41 - OS PECADOS DE LUCAS PASTOR



As filhas e netas de Lavinhos são mulheres capazes de admirar o mundo, mas só o que fica para cá das suas serras e veredas. Um outro mundo, bem maior que o delas, era o de Lucas pastor, que bem cedo se habituou a calcorrear mais espaços, a avançar por outras montanhas mais a norte e a ocidente.
Quando ajunta o rebanho, conta as cabeças, e reivindica um conjunto de tiques e pormenores antes de dar início às excursões. Repete várias vezes alguns rituais, hesita, volta ao princípio dos mesmos sempre que considera ter errado nos termos em que se exprimiu. E através de gestos e palavras desconexas, sentado a falar com os animais, sentia-se cada vez mais só, mais gasto e cansado, e a dor sujava-lhe a alma e embruteceu-o até que ficou com aquela tristeza toda metida em si. A conversa desconchavada tinha tanto de dor como de grotesco. Lucas enchia a boca com aguardente que depois bebia de um só trago com naturalidade. Aquilo dava-lhe uma certa imponência, depois arrotava, levava à boca um pedaço de pão seco e um bom naco de toucinho. O tom das montanhas carregava-se do tom das farsas que contava aos animais, e Lucas ria-se, e depois voltava a carregar a boca de aguardente, até lhe aumentarem as cores num exagero de vermelho, maltratando estômago e alma, e a vista toldava-se e muitos carneiros grotescos apresentaram-se à entrada da sala, em passo de irmandade medido com precisão, e um espanto súbito fez com que Lucas recuasse até tombar. E foi aí que lhe surgiram, pela primeira vez, aquelas visões das filhas dos Lavinhenses, umas atrás das outras, num espalhafato de nudez prolongado, uma cena demasiado pecaminosa mesmo para os seus olhos secos. E as jovens insistiam em caminhar na sua direção, pararam muito perto da boca, e um riso buçal, meio desdentado, desatou-lhe o nó da garganta. O pastor desatou a chorar diante das raparigas nuas — estranhamente, esta foi a sua primeira reação — depois tentou alcançá-las, em quase desespero, antes que fugissem dali como ovelhas tresmalhadas a ressumar desespero. Agitava-se a figura triste do pastor, com os cabelos desgrenhados e desconformes, as roupas manchadas de suor. Quando a terceira moça parou perto de si, apertou-a com vigor, virou-a para a direita e para a esquerda, sempre com movimentos exagerados e grotescos. Parecia querer verificar-lhe a veracidade, e meio esfarrapado mexeu-lhe no crânio, para cima e para baixo, com um sorriso alucinado, meio postiço, meio embriagado — e todas as mulheres jovens da aldeia lhe apareceram nuas, e ele uma a uma as sufocou, e todas sufocadas, todas elas nuas criaturas ridículas — mal deram dois passos na sua direção, ficaram mortas sem expelir um grito, transformadas em damas de roxo pelas mãos rudes do pastor.

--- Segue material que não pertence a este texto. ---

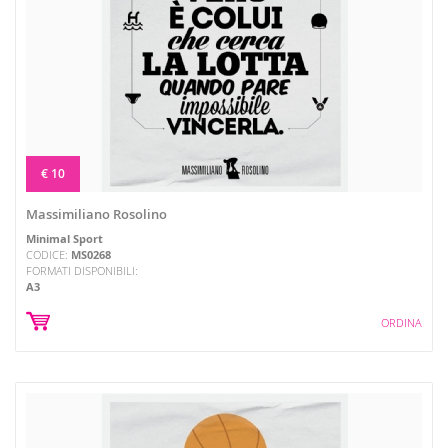
€ 10
Massimiliano Rosolino
Minimal Sport
CODICE:
MS0268
FORMATI DISPONIBILI:
A3
ORDINA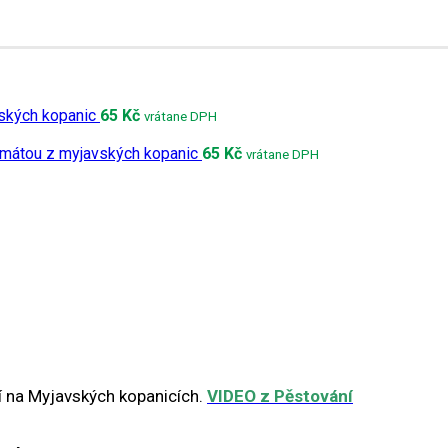
ských kopanic
65
Kč
vrátane DPH
 mátou z myjavských kopanic
65
Kč
vrátane DPH
í na Myjavských kopanicích.
VIDEO z Pěstování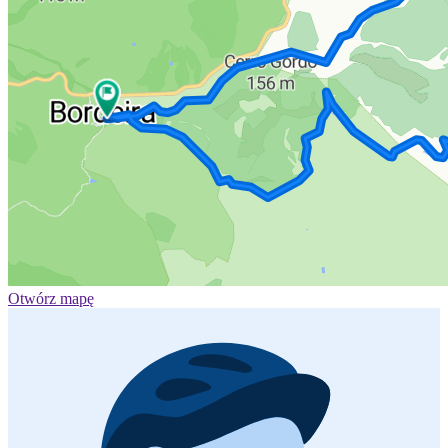
Otwórz mapę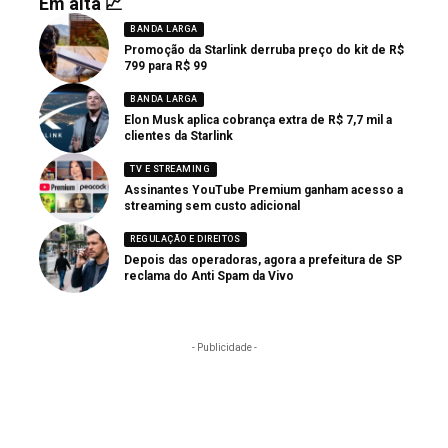
Em alta 📈
BANDA LARGA
Promoção da Starlink derruba preço do kit de R$
799 para R$ 99
BANDA LARGA
Elon Musk aplica cobrança extra de R$ 7,7 mil a
clientes da Starlink
TV E STREAMING
Assinantes YouTube Premium ganham acesso a
streaming sem custo adicional
REGULAÇÃO E DIREITOS
Depois das operadoras, agora a prefeitura de SP
reclama do Anti Spam da Vivo
- Publicidade -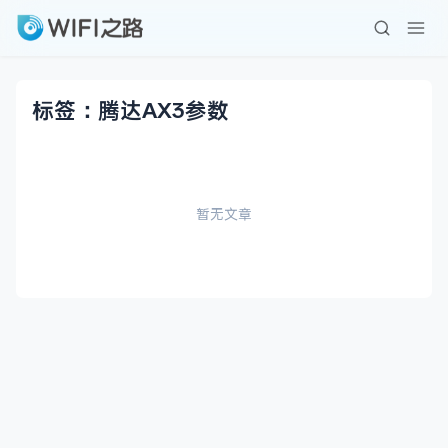
标签：腾达AX3参数
暂无文章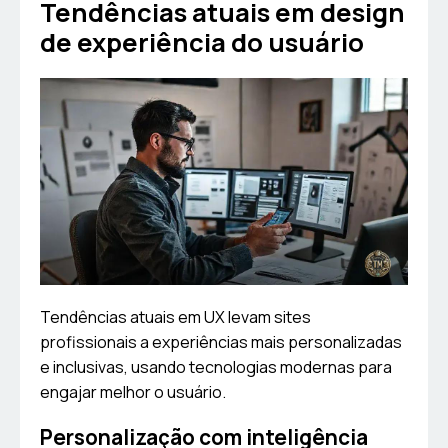
Tendências atuais em design
de experiência do usuário
Tendências atuais em UX levam sites
profissionais a experiências mais personalizadas
e inclusivas, usando tecnologias modernas para
engajar melhor o usuário.
Personalização com inteligência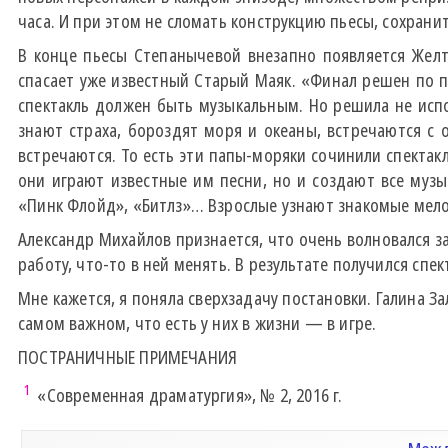
часа. И при этом не сломать конструкцию пьесы, сохранит
В конце пьесы Степанычевой внезапно появляется Желт
спасает уже известный Старый Маяк. «Финал решен по п
спектакль должен быть музыкальным. Но решила не испо
знают страха, бороздят моря и океаны, встречаются с 
встречаются. То есть эти папы-моряки сочинили спектак
они играют известные им песни, но и создают все музы
«Пинк Флойд», «Битлз»… Взрослые узнают знакомые мело
Александр Михайлов признается, что очень волновался за
работу, что-то в ней менять. В результате получился спе
Мне кажется, я поняла сверхзадачу постановки. Галина З
самом важном, что есть у них в жизни — в игре.
ПОСТРАНИЧНЫЕ ПРИМЕЧАНИЯ
1
«Современная драматургия», № 2, 2016 г.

E outra dama despida se agitou. Marília chegou à mesma sala de visitas, engrandecida pela embriaguez do pastor, transformada numa dama dourada.
- Ai que eu não posso mais! – exclamou o pastor. - Ai que eu fico doente se tiver de te matar, mulher! As outras estão ali todas mortas e esventradas. Está a Alzira, a Lisete, está a Dulce, a Margarida, a Noémia, que foi a primeira alma a repousar, como as outras, neste vasto dormitório, todas desfeitas de existência. E ainda a Esperança com os cabelos encaracolados, deitada por debaixo da Trindade. Estavam todas trôpegas, nuas, com olhos aguados de cadelas com o cio, todas elas subiram a colina, esta manhã, para me atormentar. E se isto tudo não fosse já suficientemente ridículo, também tu resolveste, assim, aqui chegar.